▶ [About this exercise]: The whole listing is to be given again without alteration, except that its pictures are dropped.

++++++

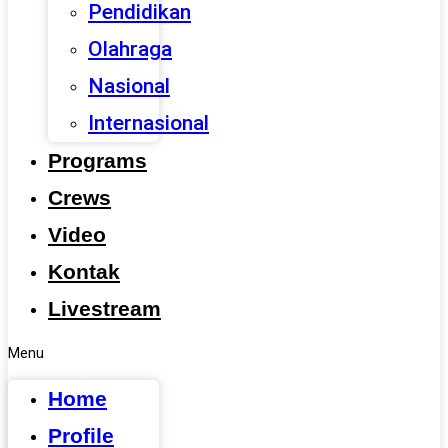
Pendidikan
Olahraga
Nasional
Internasional
Programs
Crews
Video
Kontak
Livestream
Menu
Home
Profile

++++++

▶ [Expected output]:
Pendidikan
Olahraga
Nasional
Internasional
Programs
Crews
Video
Kontak
Livestream
Menu
Home
Profile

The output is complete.